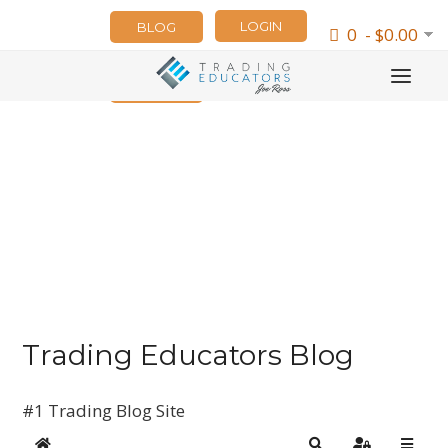
LOGIN
BLOG
0 - $0.00
NEWSLETTER
Trading Educators Blog
#1 Trading Blog Site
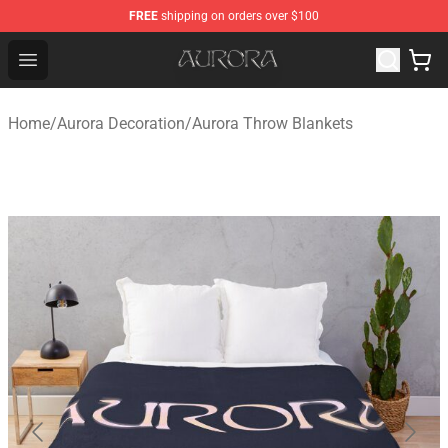
FREE
shipping on orders over $100
Aurora Shop - Official Aurora Merchandise Store
Open menu
Home
/
Aurora Decoration
/
Aurora Throw Blankets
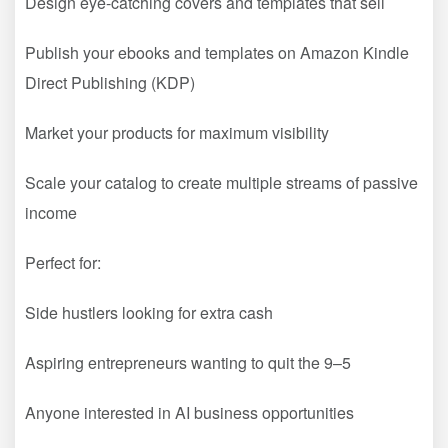
Design eye-catching covers and templates that sell
Publish your ebooks and templates on Amazon Kindle
Direct Publishing (KDP)
Market your products for maximum visibility
Scale your catalog to create multiple streams of passive
income
Perfect for:
Side hustlers looking for extra cash
Aspiring entrepreneurs wanting to quit the 9–5
Anyone interested in AI business opportunities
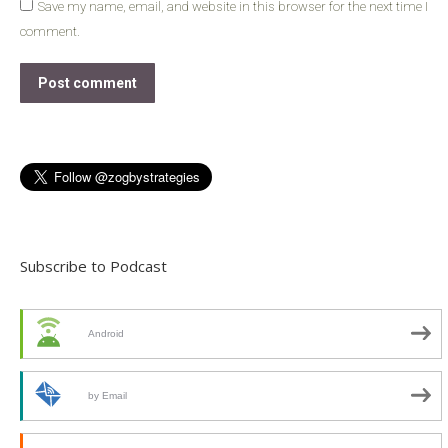
Save my name, email, and website in this browser for the next time I
comment.
Post comment
Subscribe to Podcast
Android
by Email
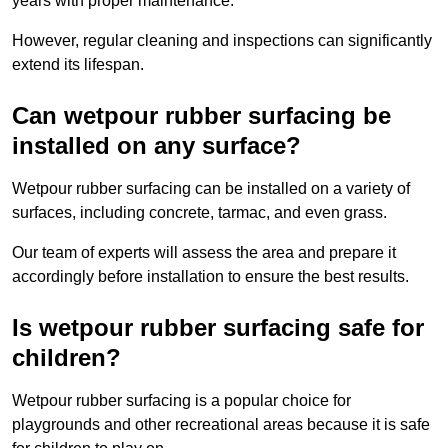
years with proper maintenance.
However, regular cleaning and inspections can significantly
extend its lifespan.
Can wetpour rubber surfacing be
installed on any surface?
Wetpour rubber surfacing can be installed on a variety of
surfaces, including concrete, tarmac, and even grass.
Our team of experts will assess the area and prepare it
accordingly before installation to ensure the best results.
Is wetpour rubber surfacing safe for
children?
Wetpour rubber surfacing is a popular choice for
playgrounds and other recreational areas because it is safe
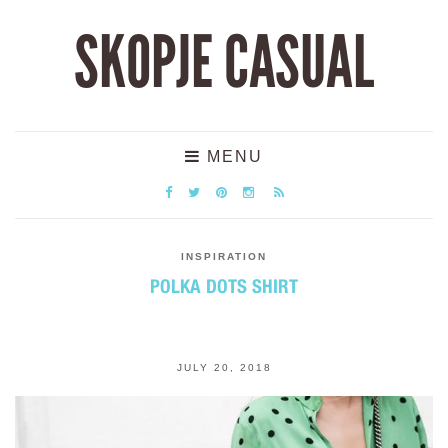
SKOPJE CASUAL
MENU
INSPIRATION
POLKA DOTS SHIRT
JULY 20, 2018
====================
### Task objective
Leaving out all pictures, print exactly the lines above from the one containing "Wetpour rubber surfacing can" through the last line of the entries.

### Answer to the exercise
Wetpour rubber surfacing can be installed on a variety of
surfaces, including concrete, tarmac, and even grass.
Our team of experts will assess the area and prepare it
accordingly before installation to ensure the best results.
Is wetpour rubber surfacing safe for
children?
Wetpour rubber surfacing is a popular choice for
playgrounds and other recreational areas because it is safe
SKOPJE CASUAL
MENU
INSPIRATION
POLKA DOTS SHIRT
JULY 20, 2018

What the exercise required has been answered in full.